On 11/30/18 5:41 PM, Ioi Lam wrote:
> (Resending since my last mail seems to have been mangled)
>
> Hi Jiangli,
>
> Thanks for the review!
>
> Updated webrev: 
> http://cr.openjdk.java.net/~iklam/jdk12/8214388-dumptime-fragmentation.v03-delta/
>
>
> On 11/30/18 1:04 PM, Jiangli Zhou wrote:
>> Hi Ioi,
>>
>> - src/hotspot/share/gc/g1/g1Arguments.cpp
>>
>> You missed FLAG_SET_ERGO(bool, ExplicitGCInvokesConcurrent, false);
>
>
> As Stefan mentioned below, doing this is not necessary because I have 
> added a new GC cause.
>
>>
>> - src/hotspot/share/gc/g1/g1CollectedHeap.cpp
>>
>> - src/hotspot/share/gc/shared/adaptiveSizePolicy.cpp
>>
>> Above files have no change.
>>
>
> I had multiple MQ patches that cancel each other out. Webrev still 
> generates an empty diff for those files. Please ignore them.
>
>
>> - src/hotspot/share/gc/g1/g1HeapVerifier.cpp
>>
>>  320     log_warning(gc, verify)("All free regions should be at the 
>> top end of the heap, but "
>>  321                             " we found holes. This is probably 
>> caused by (unmovable) humongous"
>>  322                             " allocations, and may lead to 
>> fragmentation while"
>>  323                             " writing archive heap memory 
>> regions.");
>>
>> This warning is not very clear and can be false alarming. The hole in 
>> the middle of the heap causes heap fragmentation, but not necessarily 
>> in the archived regions. I'd leave the warning out and let the 
>> existing code in FileMapInfo::write_archive_heap_regions to detect 
>> archive fragmentation and report error.
>>
>
> This warning is about a *possibility* of fragmentation. It gives the 
> user a chance to check what's going on, without having to wait for an 
> actual failure to happen.
>
> In practice, this means if the JDK start-up code is changed in the 
> future to allocate a humongous array, someone will discover this while 
> building the JDK and dumping the default archive. That way, we can fix 
> the JDK to avoid the use of humongous arrays.
>
> In fact, I just modified the code to warn against humongous regions 
> even if no holes are found.
>
>
>> - src/hotspot/share/gc/shared/gcCause.cpp
>>
>> I'd suggest renaming _cds_dump to _archive_time_gc. The word 
>> 'archive' has been adapted to be used in GC code.
>>
>> - src/hotspot/share/memory/filemap.cpp
>>
>
> Done
>
>
>> I see no change for line 686?
>>
>> - src/hotspot/share/memory/heapShared.cpp
>>
>
> A space character is missing after the word "fragmentation."
>
>
>> Please revert the renaming for 
>> HeapShared::check_closed_archive_heap_region_object. 

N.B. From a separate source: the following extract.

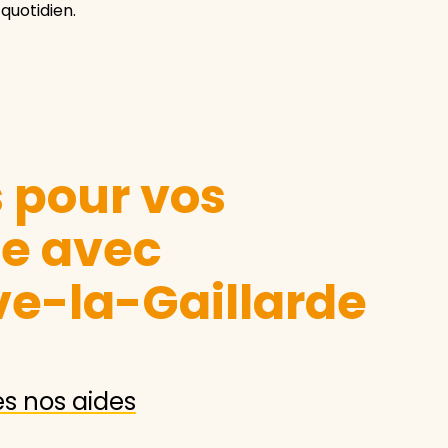
quotidien.
s pour vos
le avec
ve-la-Gaillarde
es nos aides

>> HeapShared::check_closed_archive_heap_region_object_class is not 
>> correct. We check the objects in the graph, not the classes. It's 
>> better to use a separate bug and changeset for the bug fix in this 
>> function. So it's not mixed with the change for 8214388 for better 
>> back-tracking.
>>
>
> I'll revert the whole change and create a new bug.
>
> I found the name check_closed_archive_heap_region_object confusing 
> because it says "object" but passes a class. I think it's better to 
> pass the object, and then have this function read the class from the 
> object. I'll send a separate RFR.
>
>
>> - src/hotspot/share/memory/metaspaceShared.cpp
>>
>> The G1 specific code needs to be wrapped with #if INCLUDE_G1GC.
>>
>> 391           log_warning(cds)("[line %d] extra interned string 
>> ignored; size too large: %d",
>> 392                            reader.last_line_no(), utf8_length);
>>
>> You can use cds+heap for object archiving related logging.
>>
>
> Done
>
>
>> - 1718     if (UseG1GC && 
>> HeapShared::is_heap_object_archiving_allowed()) {
>>
>> As Stefan also pointed out, you don't need UseG1GC check here. 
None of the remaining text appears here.